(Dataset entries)
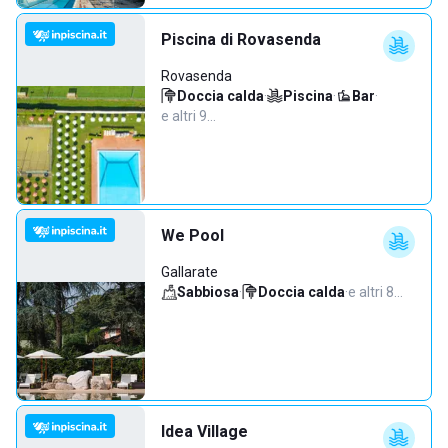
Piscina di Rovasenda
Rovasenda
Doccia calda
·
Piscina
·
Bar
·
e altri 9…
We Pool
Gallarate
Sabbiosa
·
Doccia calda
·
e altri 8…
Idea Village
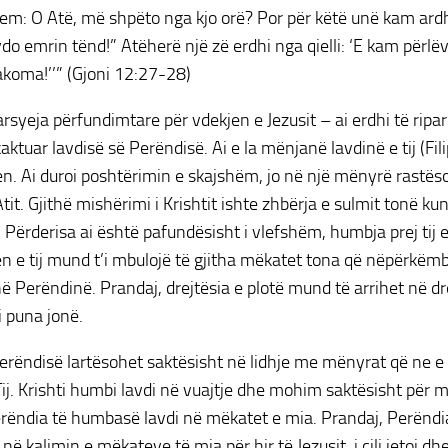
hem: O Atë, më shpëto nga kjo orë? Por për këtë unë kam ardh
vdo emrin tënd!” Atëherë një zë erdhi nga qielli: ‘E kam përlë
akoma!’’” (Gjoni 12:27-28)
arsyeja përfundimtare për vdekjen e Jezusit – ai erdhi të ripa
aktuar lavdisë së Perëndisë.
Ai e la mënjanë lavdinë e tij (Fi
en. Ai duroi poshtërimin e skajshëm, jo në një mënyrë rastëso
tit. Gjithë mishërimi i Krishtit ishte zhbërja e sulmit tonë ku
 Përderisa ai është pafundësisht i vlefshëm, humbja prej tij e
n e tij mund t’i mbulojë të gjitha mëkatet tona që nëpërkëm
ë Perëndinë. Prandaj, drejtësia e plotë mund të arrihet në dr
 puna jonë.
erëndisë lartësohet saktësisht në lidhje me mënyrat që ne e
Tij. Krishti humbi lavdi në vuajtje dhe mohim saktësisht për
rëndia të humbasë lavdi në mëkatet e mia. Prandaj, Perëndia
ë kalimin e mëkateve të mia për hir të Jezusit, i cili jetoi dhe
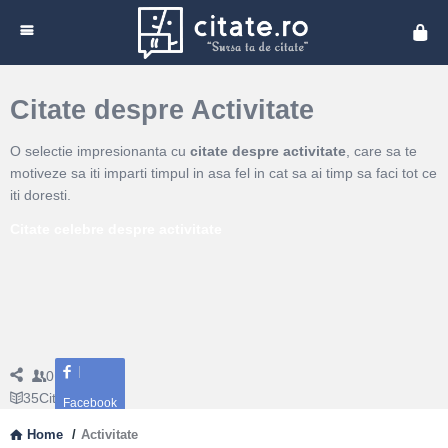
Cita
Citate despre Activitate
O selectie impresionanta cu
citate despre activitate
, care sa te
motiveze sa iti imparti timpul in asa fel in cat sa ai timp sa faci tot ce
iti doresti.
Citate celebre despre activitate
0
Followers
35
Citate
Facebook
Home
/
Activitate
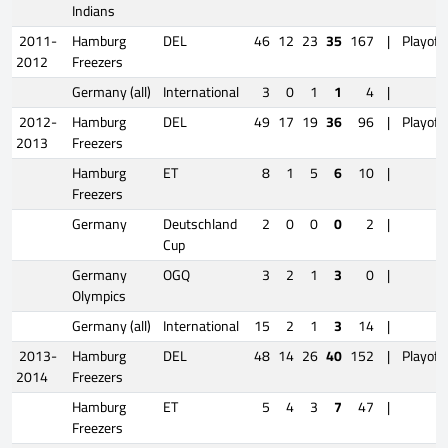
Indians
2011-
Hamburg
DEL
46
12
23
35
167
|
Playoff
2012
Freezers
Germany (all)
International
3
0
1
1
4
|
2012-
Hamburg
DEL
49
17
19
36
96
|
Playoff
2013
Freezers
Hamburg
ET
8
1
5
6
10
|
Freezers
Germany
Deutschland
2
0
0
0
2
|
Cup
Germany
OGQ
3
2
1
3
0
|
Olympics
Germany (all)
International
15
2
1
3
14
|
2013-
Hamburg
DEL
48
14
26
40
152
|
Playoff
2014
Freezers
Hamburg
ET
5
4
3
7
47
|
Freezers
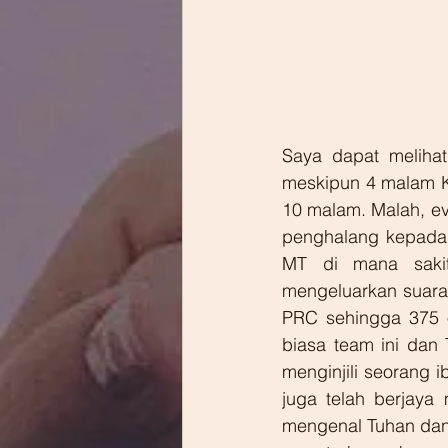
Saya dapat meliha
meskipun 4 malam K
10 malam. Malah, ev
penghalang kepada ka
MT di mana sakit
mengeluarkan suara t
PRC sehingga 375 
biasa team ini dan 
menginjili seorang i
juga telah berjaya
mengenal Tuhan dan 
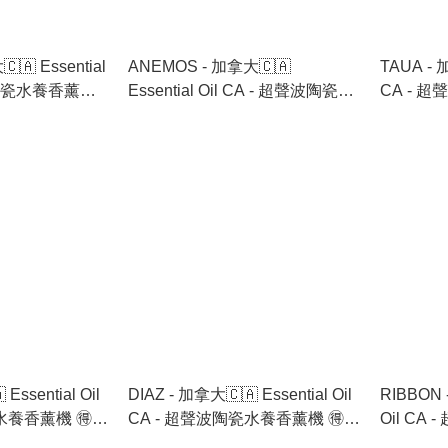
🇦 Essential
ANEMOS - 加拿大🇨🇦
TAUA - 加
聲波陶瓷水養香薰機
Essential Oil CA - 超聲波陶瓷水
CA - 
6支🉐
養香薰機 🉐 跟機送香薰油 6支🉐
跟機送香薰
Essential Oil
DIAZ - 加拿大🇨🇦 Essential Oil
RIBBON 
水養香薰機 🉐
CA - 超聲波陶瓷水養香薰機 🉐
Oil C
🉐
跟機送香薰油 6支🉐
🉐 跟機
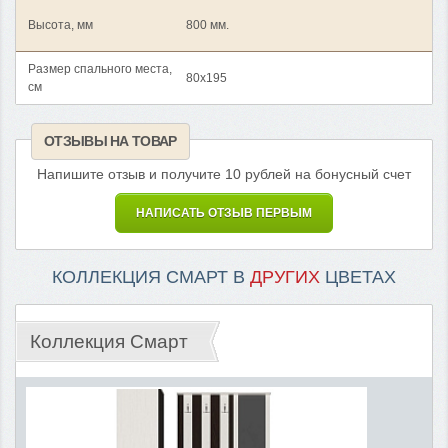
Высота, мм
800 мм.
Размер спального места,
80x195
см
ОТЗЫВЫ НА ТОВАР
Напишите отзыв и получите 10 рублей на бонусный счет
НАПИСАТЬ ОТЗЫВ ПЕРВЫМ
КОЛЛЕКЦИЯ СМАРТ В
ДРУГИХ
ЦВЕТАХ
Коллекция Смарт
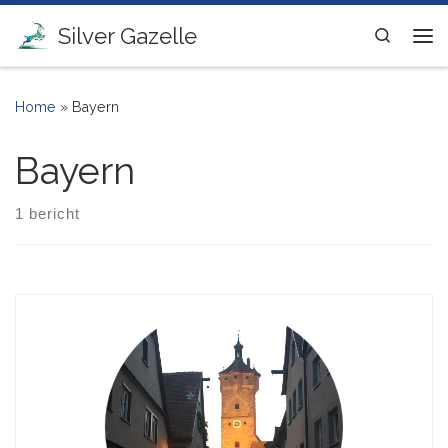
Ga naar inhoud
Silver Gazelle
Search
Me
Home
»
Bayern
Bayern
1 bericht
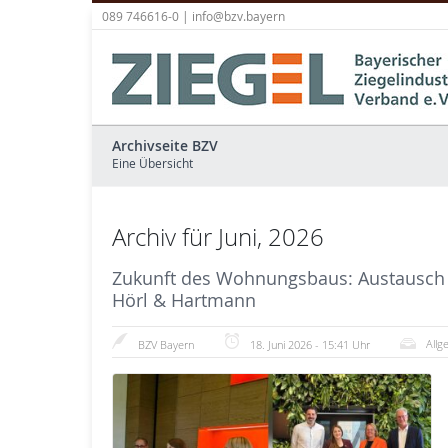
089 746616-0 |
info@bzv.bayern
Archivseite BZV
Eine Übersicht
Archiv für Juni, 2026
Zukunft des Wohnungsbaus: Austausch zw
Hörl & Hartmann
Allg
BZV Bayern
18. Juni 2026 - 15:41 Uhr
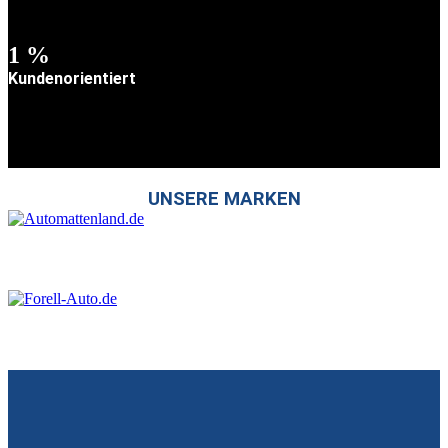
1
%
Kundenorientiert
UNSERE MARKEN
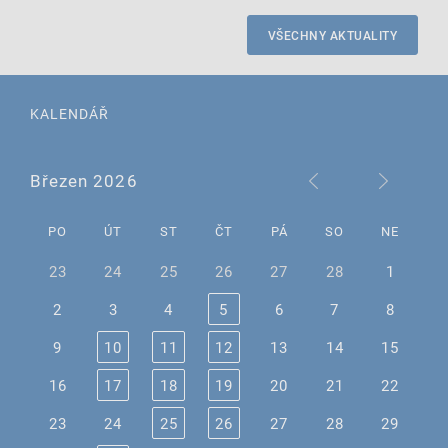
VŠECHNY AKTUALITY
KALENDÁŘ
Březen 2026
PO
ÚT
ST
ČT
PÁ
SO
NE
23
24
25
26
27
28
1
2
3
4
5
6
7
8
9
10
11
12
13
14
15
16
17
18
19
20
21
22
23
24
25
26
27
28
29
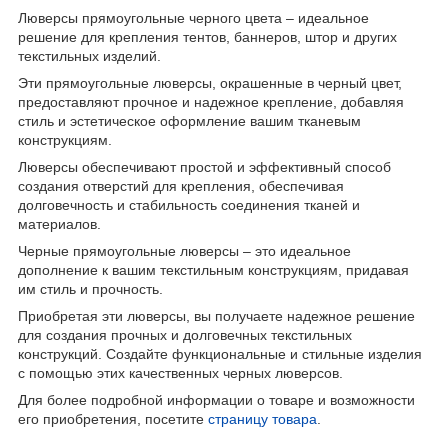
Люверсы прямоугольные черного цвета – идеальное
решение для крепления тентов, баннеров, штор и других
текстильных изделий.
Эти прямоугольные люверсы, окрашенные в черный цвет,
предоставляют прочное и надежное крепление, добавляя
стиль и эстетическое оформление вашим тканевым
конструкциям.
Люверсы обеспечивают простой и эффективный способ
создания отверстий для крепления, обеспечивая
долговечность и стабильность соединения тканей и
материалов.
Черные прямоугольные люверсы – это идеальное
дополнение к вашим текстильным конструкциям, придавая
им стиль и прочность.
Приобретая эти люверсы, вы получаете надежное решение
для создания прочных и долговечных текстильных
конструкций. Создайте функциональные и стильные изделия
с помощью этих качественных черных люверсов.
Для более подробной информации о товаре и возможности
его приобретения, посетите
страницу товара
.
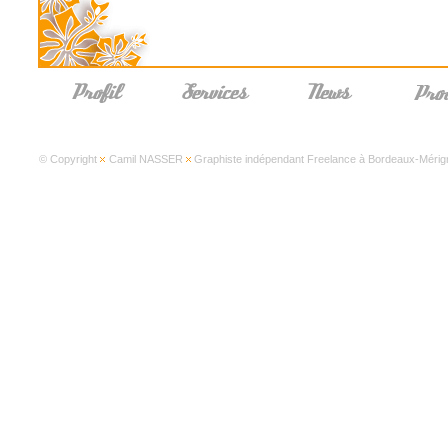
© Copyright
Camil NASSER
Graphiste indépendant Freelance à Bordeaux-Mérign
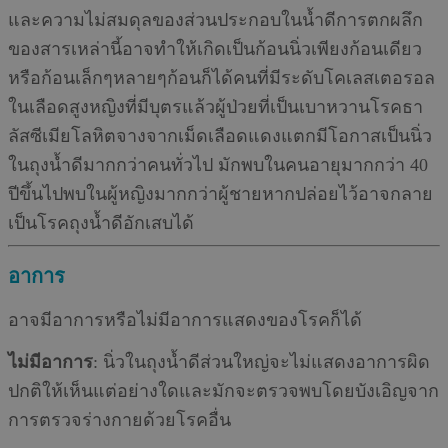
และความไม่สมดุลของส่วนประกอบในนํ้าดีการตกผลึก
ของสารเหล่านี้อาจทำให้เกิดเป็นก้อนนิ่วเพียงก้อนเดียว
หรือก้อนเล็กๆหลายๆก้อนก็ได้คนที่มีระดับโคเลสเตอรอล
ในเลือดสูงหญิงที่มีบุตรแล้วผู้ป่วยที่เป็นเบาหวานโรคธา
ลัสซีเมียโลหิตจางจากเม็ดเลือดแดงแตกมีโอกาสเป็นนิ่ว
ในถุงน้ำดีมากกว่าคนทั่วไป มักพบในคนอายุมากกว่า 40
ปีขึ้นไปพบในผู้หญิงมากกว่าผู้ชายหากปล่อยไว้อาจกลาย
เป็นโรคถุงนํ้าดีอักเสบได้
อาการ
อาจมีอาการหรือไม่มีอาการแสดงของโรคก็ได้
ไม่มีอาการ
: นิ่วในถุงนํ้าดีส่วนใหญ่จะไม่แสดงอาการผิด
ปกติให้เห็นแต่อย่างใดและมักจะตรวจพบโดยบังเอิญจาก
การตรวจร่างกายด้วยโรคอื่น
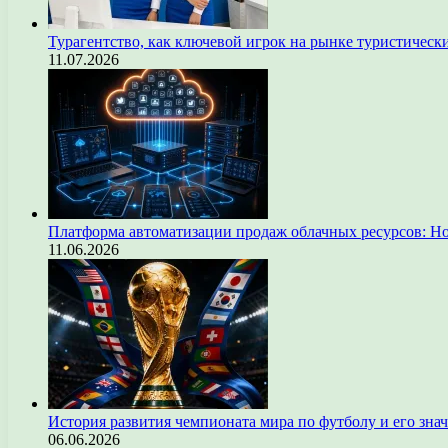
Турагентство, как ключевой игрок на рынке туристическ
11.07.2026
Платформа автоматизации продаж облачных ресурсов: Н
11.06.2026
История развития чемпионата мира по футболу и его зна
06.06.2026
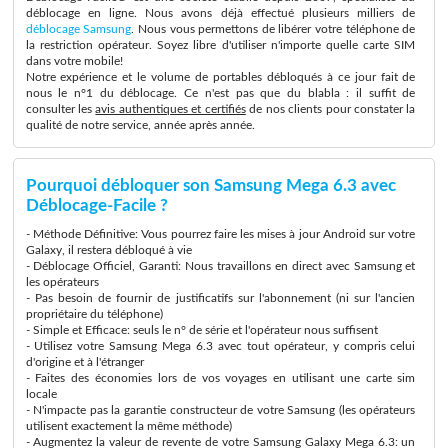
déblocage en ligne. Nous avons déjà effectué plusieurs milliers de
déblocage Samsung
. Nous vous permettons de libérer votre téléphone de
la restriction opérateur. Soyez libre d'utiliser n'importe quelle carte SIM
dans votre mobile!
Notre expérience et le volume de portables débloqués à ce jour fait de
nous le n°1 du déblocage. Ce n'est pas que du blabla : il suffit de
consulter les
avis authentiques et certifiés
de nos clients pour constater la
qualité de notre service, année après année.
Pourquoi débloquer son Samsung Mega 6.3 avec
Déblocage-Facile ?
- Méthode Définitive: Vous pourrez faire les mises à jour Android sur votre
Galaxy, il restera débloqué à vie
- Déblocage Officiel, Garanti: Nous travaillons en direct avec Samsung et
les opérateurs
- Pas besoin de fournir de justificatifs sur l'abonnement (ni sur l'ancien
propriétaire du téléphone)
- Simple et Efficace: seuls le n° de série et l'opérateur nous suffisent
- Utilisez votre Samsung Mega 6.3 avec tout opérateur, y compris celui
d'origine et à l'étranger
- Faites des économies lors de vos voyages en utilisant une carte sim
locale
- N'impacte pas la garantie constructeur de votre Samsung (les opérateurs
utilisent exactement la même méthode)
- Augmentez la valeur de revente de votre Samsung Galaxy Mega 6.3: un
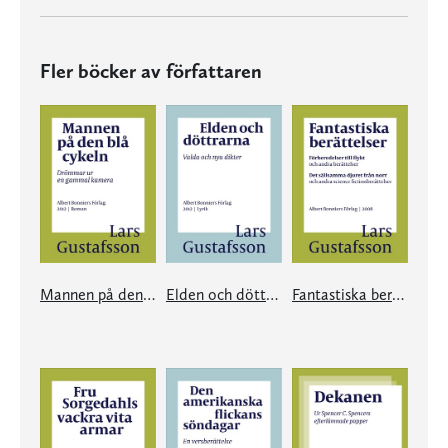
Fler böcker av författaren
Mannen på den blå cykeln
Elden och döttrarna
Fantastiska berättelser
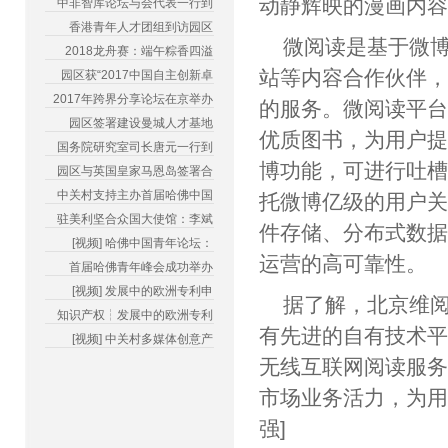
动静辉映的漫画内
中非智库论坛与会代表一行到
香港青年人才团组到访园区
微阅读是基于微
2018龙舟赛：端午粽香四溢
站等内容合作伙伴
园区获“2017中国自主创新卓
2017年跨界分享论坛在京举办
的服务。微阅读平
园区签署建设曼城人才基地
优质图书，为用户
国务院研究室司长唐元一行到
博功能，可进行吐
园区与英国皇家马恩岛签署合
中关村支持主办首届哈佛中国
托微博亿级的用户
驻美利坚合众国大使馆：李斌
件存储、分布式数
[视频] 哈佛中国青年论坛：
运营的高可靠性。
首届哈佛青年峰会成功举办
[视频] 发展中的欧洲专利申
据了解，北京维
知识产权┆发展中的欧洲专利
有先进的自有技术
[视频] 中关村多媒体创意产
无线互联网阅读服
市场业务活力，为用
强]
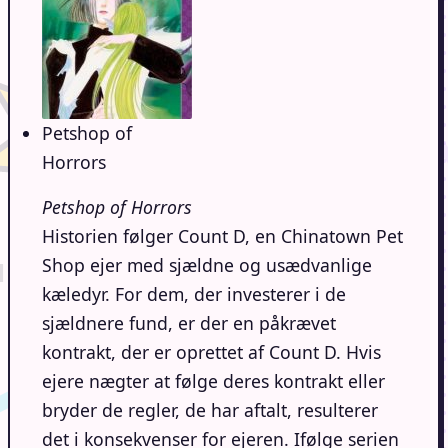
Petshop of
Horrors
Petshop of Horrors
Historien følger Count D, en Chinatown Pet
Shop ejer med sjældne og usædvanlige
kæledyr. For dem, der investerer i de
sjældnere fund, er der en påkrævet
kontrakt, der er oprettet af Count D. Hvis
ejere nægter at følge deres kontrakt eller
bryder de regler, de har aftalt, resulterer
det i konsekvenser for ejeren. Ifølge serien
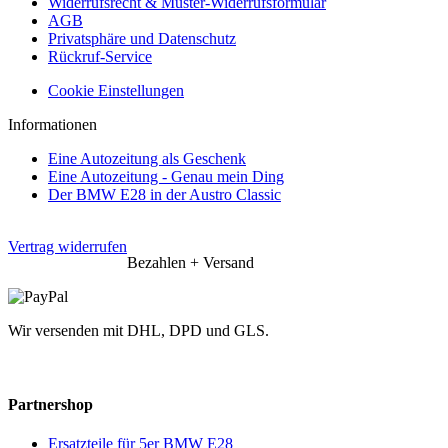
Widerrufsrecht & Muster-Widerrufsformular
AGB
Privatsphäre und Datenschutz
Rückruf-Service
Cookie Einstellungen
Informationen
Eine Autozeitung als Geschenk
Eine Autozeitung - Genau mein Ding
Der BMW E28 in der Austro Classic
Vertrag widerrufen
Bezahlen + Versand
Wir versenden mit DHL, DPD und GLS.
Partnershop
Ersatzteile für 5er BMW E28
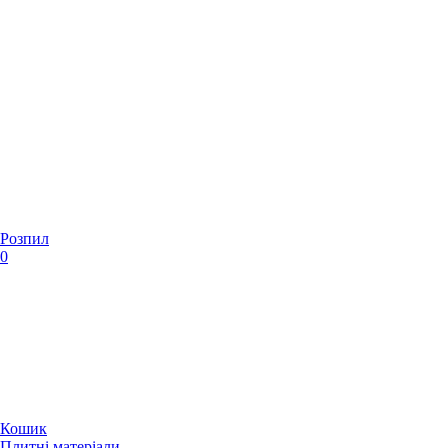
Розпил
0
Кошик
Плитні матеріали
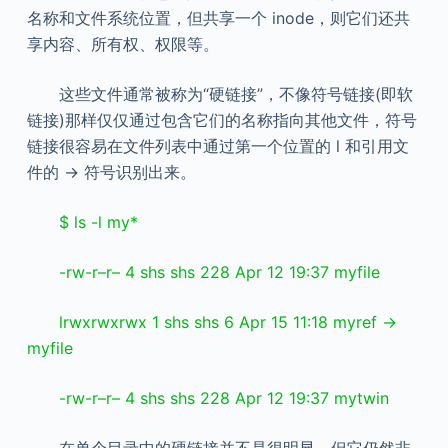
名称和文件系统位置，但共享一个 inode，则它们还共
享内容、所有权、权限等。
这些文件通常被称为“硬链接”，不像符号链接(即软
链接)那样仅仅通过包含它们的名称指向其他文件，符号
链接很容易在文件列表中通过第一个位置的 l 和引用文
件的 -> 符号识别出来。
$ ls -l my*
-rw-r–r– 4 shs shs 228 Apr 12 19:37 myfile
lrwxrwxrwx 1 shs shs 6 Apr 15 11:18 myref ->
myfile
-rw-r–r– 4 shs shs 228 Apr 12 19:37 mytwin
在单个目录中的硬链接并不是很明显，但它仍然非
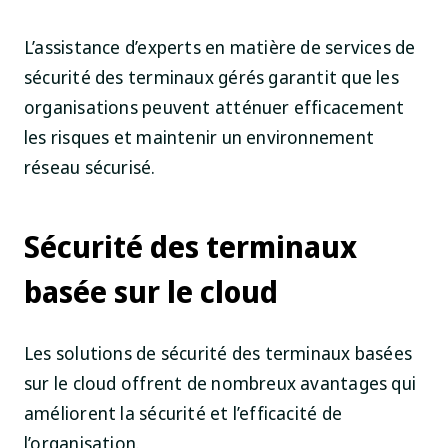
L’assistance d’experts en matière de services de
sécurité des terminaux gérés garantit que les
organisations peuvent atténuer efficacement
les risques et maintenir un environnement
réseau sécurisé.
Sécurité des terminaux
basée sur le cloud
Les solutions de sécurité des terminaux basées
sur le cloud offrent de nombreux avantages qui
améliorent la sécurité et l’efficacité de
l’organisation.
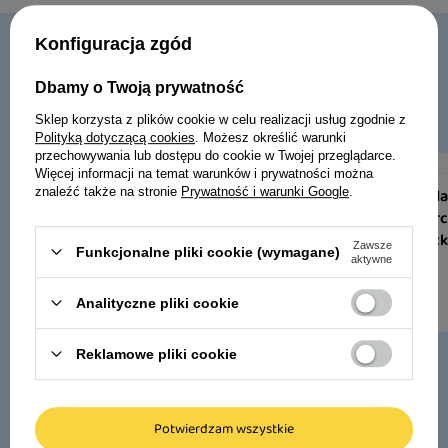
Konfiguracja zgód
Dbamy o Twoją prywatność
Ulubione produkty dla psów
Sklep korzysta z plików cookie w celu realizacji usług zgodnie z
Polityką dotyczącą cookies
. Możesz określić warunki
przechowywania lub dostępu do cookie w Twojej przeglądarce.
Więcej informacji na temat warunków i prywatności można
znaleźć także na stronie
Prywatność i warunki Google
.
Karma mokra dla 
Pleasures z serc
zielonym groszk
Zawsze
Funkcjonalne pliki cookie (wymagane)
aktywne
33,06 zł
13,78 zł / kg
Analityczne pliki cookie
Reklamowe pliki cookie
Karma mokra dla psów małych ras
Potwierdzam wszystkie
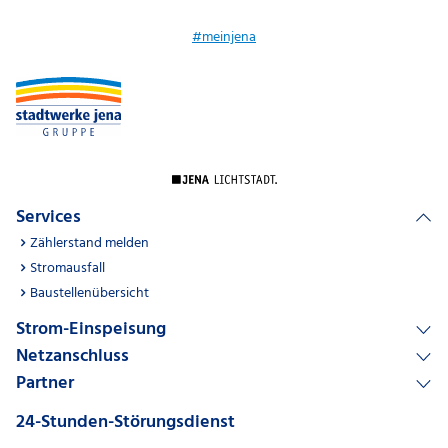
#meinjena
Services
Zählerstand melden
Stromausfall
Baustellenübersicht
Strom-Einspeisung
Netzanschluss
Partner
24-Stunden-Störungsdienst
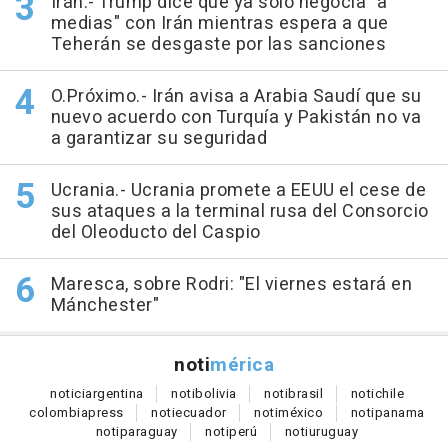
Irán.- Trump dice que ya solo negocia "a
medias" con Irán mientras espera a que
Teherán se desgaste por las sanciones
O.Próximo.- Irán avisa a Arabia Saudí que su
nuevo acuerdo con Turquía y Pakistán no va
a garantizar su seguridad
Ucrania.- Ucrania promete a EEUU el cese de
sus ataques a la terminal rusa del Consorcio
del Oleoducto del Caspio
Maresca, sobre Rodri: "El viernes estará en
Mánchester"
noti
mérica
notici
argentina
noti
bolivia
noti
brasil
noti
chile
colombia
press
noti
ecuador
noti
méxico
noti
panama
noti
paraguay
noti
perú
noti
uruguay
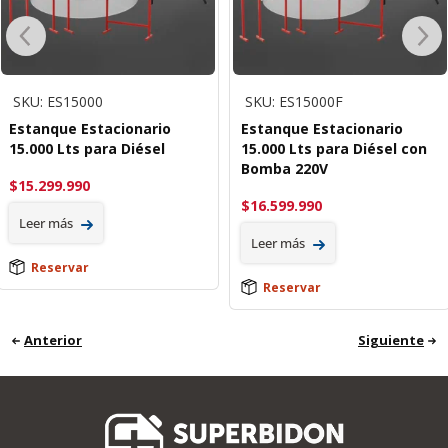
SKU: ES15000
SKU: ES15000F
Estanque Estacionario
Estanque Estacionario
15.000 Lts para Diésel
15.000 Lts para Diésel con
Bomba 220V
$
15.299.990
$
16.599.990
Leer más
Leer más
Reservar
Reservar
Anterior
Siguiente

=== Assignment ===
All that is wanted is the lines above between the one containing "предоставляют прочное и" and the one containing "consulter les", inclusive, restated word for word, with pictures omitted.

=== Task result ===
предоставляют прочное и надежное крепление, добавляя
стиль и эстетическое оформление вашим тканевым
конструкциям.
Люверсы обеспечивают простой и эффективный способ
создания отверстий для крепления, обеспечивая
долговечность и стабильность соединения тканей и
материалов.
Черные прямоугольные люверсы – это идеальное
дополнение к вашим текстильным конструкциям, придавая
им стиль и прочность.
Приобретая эти люверсы, вы получаете надежное решение
для создания прочных и долговечных текстильных
конструкций. Создайте функциональные и стильные изделия
с помощью этих качественных черных люверсов.
Для более подробной информации о товаре и возможности
его приобретения, посетите
страницу товара
.
© Copyright
Camil NASSER
Graphiste indépendant Freelance à Bordeaux-Mérign
และความไม่สมดุลของส่วนประกอบในนํ้าดีการตกผลึก
ของสารเหล่านี้อาจทำให้เกิดเป็นก้อนนิ่วเพียงก้อนเดียว
หรือก้อนเล็กๆหลายๆก้อนก็ได้คนที่มีระดับโคเลสเตอรอล
ในเลือดสูงหญิงที่มีบุตรแล้วผู้ป่วยที่เป็นเบาหวานโรคธา
ลัสซีเมียโลหิตจางจากเม็ดเลือดแดงแตกมีโอกาสเป็นนิ่ว
ในถุงน้ำดีมากกว่าคนทั่วไป มักพบในคนอายุมากกว่า 40
ปีขึ้นไปพบในผู้หญิงมากกว่าผู้ชายหากปล่อยไว้อาจกลาย
เป็นโรคถุงนํ้าดีอักเสบได้
อาการ
อาจมีอาการหรือไม่มีอาการแสดงของโรคก็ได้
ไม่มีอาการ
: นิ่วในถุงนํ้าดีส่วนใหญ่จะไม่แสดงอาการผิด
ปกติให้เห็นแต่อย่างใดและมักจะตรวจพบโดยบังเอิญจาก
การตรวจร่างกายด้วยโรคอื่น
Турагентство, как ключевой игрок на рынке туристическ
11.07.2026
Платформа автоматизации продаж облачных ресурсов: Н
11.06.2026
История развития чемпионата мира по футболу и его зна
06.06.2026
déblocage en ligne. Nous avons déjà effectué plusieurs milliers de
déblocage Samsung
. Nous vous permettons de libérer votre téléphone de
la restriction opérateur. Soyez libre d'utiliser n'importe quelle carte SIM
dans votre mobile!
Notre expérience et le volume de portables débloqués à ce jour fait de
nous le n°1 du déblocage. Ce n'est pas que du blabla : il suffit de
consulter les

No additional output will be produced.